15 augustus 1997
Ieder mens ervaart het kwade, om zich heen en in zichzelf. Deze ervaring kenmerkt ook de verhouding tussen man en vrouw. Te allen tijde werd hun band bedreigd door tweedracht, heerszucht, ontrouw, jaloersheid en botsingen die kunnen leiden tot haat en breuk. Deze wanorde kan, afhankelijk van de culturen, tijden of individuen, meer of minder scherp tot uitdrukking komen en wordt al dan niet overwonnen; toch blijkt het om een algemeen gegeven te gaan.
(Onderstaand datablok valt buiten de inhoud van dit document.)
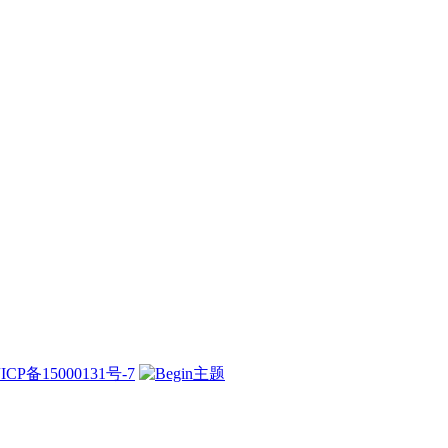
ICP备15000131号-7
Vanuit het geloof beschouwd, komt deze wanorde -die wij met droefheid vaststellen- niet voort uit de aard zelf van man en vrouw, noch uit de aard van hun verhouding, maar uit de zonde. De eerste zonde was een breuk met God, het eerste gevolg ervan was de breuk in de oorspronkelijke gemeenschap van man en vrouw. Hun verhouding raakt verwrongen door wederzijdse verwijten; Vgl. Gen. 3, 12 de wederzijdse aantrekking, die een gave van de Schepper is, Vgl. Gen. 2, 22 verandert in een verhouding van heerschappij en begeerte; Vgl. Gen. 3, 16 de mooie roeping van man en vrouw om vruchtbaar te zijn, zich te vermenigvuldigen en de aarde te onderwerpen, Vgl. Gen. 1, 28 wordt belast met de pijn van het baren en de moeite van de kostwinning. Vgl. Gen. 3, 16-19
De scheppingsorde blijft echter bestaan, al is zij ernstig verstoord. Om van de wonden van de zonde te genezen, hebben man en vrouw de hulp nodig van de genade, die God hun in zijn oneindige barmhartigheid nooit geweigerd heeft. Vgl. Gen. 3, 21 Zonder deze hulp kunnen man en vrouw er niet toe komen, de levenseenheid te verwezenlijken waartoe God hen "in het begin" geschapen heeft.